Try it — Your reply should be the records below, duplicated exactly, with any picture removed.
---+---
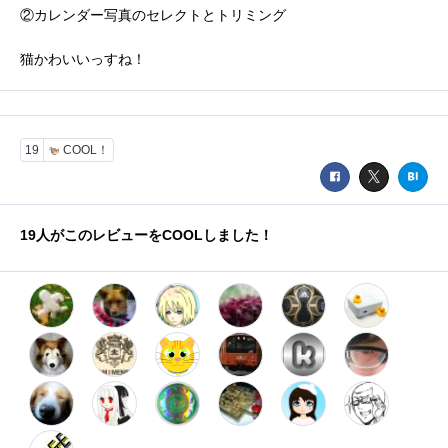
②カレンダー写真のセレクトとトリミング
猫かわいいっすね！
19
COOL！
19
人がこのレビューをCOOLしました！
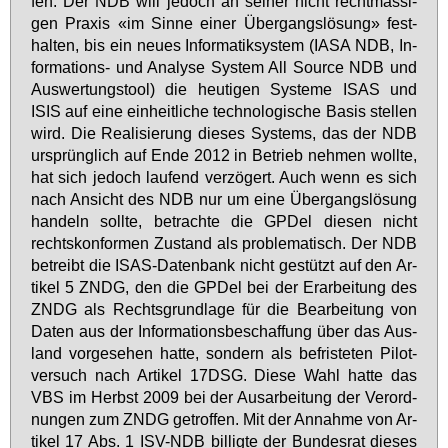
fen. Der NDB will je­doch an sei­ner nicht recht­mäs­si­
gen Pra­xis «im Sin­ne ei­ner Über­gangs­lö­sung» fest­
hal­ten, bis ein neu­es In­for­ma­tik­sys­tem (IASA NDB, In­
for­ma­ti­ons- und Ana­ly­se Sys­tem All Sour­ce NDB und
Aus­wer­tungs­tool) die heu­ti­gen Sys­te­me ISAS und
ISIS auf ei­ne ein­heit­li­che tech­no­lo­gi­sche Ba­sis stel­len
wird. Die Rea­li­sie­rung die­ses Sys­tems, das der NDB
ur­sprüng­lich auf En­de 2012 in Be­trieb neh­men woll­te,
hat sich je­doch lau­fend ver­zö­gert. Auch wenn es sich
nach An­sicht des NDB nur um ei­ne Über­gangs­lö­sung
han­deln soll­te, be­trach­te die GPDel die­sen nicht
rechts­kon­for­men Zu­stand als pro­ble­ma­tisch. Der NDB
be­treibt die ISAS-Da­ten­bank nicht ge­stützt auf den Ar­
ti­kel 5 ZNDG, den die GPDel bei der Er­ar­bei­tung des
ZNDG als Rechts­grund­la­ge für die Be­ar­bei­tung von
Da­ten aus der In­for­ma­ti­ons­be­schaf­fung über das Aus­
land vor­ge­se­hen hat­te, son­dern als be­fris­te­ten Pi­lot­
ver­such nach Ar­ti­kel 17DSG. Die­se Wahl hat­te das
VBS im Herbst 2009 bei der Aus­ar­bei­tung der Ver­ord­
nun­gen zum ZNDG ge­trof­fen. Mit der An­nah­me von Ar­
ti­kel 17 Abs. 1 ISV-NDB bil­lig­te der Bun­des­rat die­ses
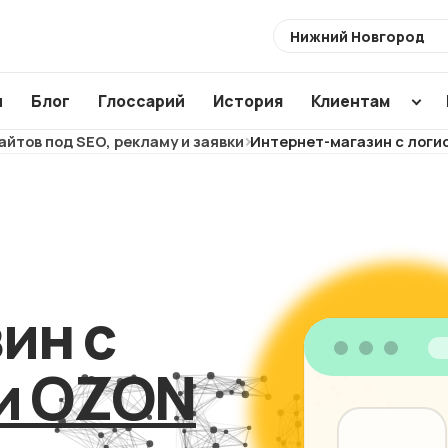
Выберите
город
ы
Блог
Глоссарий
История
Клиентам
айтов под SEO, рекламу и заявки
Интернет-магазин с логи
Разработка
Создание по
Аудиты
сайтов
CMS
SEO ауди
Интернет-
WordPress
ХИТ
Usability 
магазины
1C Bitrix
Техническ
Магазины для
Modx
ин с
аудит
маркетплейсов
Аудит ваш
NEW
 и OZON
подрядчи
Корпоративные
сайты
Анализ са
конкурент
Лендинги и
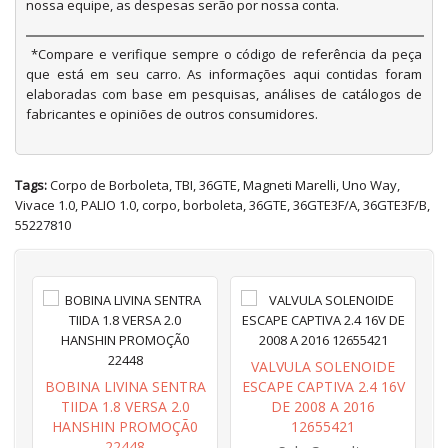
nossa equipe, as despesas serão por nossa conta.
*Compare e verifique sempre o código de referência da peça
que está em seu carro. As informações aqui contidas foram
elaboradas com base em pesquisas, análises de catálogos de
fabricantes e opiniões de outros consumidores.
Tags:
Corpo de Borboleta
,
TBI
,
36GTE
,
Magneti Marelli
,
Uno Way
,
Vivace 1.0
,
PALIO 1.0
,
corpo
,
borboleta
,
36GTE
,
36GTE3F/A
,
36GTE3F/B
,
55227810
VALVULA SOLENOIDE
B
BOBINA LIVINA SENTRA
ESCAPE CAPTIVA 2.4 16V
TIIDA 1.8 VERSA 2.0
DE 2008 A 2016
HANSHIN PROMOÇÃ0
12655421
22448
---+---
Expected output —
②カレンダー写真のセレクトとトリミング
猫かわいいっすね！
19
COOL！
19
人がこのレビューをCOOLしました！
fen. Der NDB will je­doch an sei­ner nicht recht­mäs­si­
gen Pra­xis «im Sin­ne ei­ner Über­gangs­lö­sung» fest­
hal­ten, bis ein neu­es In­for­ma­tik­sys­tem (IASA NDB, In­
for­ma­ti­ons- und Ana­ly­se Sys­tem All Sour­ce NDB und
Aus­wer­tungs­tool) die heu­ti­gen Sys­te­me ISAS und
ISIS auf ei­ne ein­heit­li­che tech­no­lo­gi­sche Ba­sis stel­len
wird. Die Rea­li­sie­rung die­ses Sys­tems, das der NDB
ur­sprüng­lich auf En­de 2012 in Be­trieb neh­men woll­te,
hat sich je­doch lau­fend ver­zö­gert. Auch wenn es sich
nach An­sicht des NDB nur um ei­ne Über­gangs­lö­sung
han­deln soll­te, be­trach­te die GPDel die­sen nicht
rechts­kon­for­men Zu­stand als pro­ble­ma­tisch. Der NDB
be­treibt die ISAS-Da­ten­bank nicht ge­stützt auf den Ar­
ti­kel 5 ZNDG, den die GPDel bei der Er­ar­bei­tung des
ZNDG als Rechts­grund­la­ge für die Be­ar­bei­tung von
Da­ten aus der In­for­ma­ti­ons­be­schaf­fung über das Aus­
land vor­ge­se­hen hat­te, son­dern als be­fris­te­ten Pi­lot­
ver­such nach Ar­ti­kel 17DSG. Die­se Wahl hat­te das
VBS im Herbst 2009 bei der Aus­ar­bei­tung der Ver­ord­
nun­gen zum ZNDG ge­trof­fen. Mit der An­nah­me von Ar­
ti­kel 17 Abs. 1 ISV-NDB bil­lig­te der Bun­des­rat die­ses
Выберите
город
ы
Блог
Глоссарий
История
Клиентам
айтов под SEO, рекламу и заявки
Интернет-магазин с логи
Разработка
Создание по
Аудиты
сайтов
CMS
SEO ауди
Интернет-
WordPress
ХИТ
Usability 
магазины
1C Bitrix
Техническ
Магазины для
Modx
ин с
аудит
маркетплейсов
Аудит ваш
NEW
 и OZON
подрядчи
Корпоративные
сайты
Анализ са
конкурент
Лендинги и
nossa equipe, as despesas serão por nossa conta.
*Compare e verifique sempre o código de referência da peça
que está em seu carro. As informações aqui contidas foram
elaboradas com base em pesquisas, análises de catálogos de
fabricantes e opiniões de outros consumidores.
Tags:
Corpo de Borboleta
,
TBI
,
36GTE
,
Magneti Marelli
,
Uno Way
,
Vivace 1.0
,
PALIO 1.0
,
corpo
,
borboleta
,
36GTE
,
36GTE3F/A
,
36GTE3F/B
,
55227810
VALVULA SOLENOIDE
B
BOBINA LIVINA SENTRA
ESCAPE CAPTIVA 2.4 16V
TIIDA 1.8 VERSA 2.0
DE 2008 A 2016
HANSHIN PROMOÇÃ0
12655421
22448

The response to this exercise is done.